Task to carry out: Find and copy each line of the records where the string "วรถท" shows up.

Saved data entries:
————————
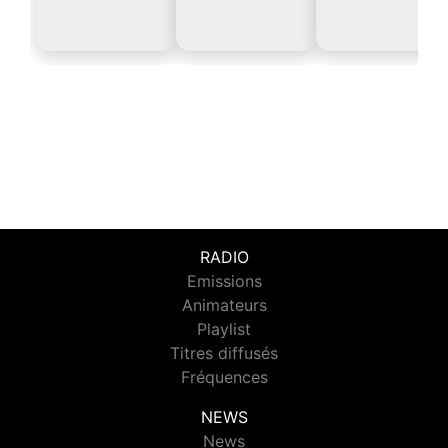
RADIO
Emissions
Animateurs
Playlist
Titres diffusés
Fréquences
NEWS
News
————————
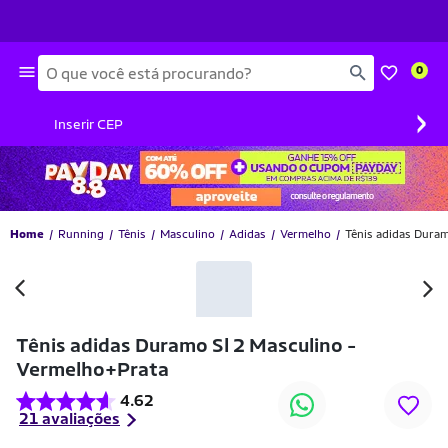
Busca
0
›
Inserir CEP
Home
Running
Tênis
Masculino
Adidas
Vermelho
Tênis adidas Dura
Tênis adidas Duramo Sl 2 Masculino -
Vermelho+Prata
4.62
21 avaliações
————————
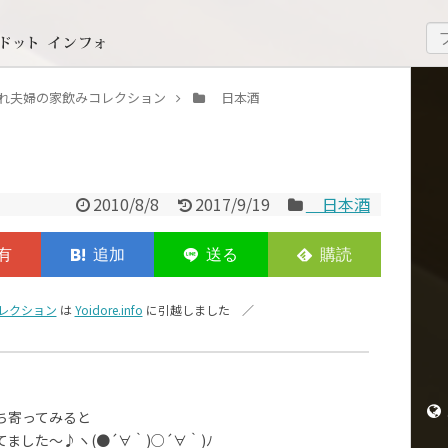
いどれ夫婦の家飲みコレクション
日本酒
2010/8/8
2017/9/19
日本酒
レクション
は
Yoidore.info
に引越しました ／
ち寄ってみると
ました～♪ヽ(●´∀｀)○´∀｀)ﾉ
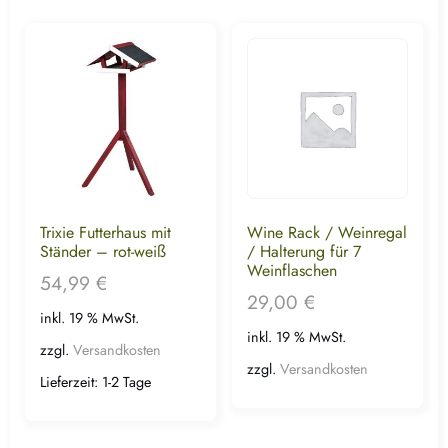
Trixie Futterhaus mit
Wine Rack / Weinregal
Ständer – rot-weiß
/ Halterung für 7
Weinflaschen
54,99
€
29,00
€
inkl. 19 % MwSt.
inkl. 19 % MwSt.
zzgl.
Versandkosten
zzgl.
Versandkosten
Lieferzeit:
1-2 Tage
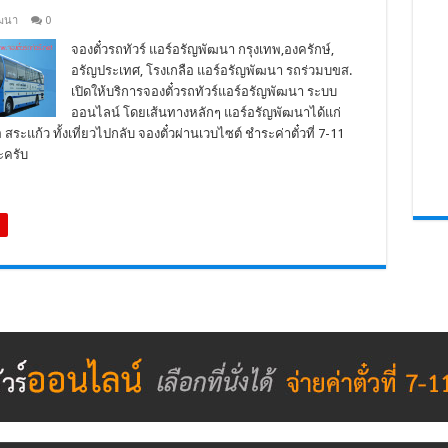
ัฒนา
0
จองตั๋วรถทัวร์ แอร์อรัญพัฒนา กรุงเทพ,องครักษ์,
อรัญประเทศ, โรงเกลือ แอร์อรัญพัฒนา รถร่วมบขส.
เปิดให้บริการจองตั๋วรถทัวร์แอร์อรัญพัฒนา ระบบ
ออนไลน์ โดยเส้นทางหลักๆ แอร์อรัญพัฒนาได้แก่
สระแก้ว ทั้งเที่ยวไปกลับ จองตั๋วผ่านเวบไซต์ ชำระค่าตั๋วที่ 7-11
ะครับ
————————
Result of this exercise:
จองตั๋วรถทัวร์ แอร์อรัญพัฒนา กรุงเทพ,องครักษ์,
เปิดให้บริการจองตั๋วรถทัวร์แอร์อรัญพัฒนา ระบบ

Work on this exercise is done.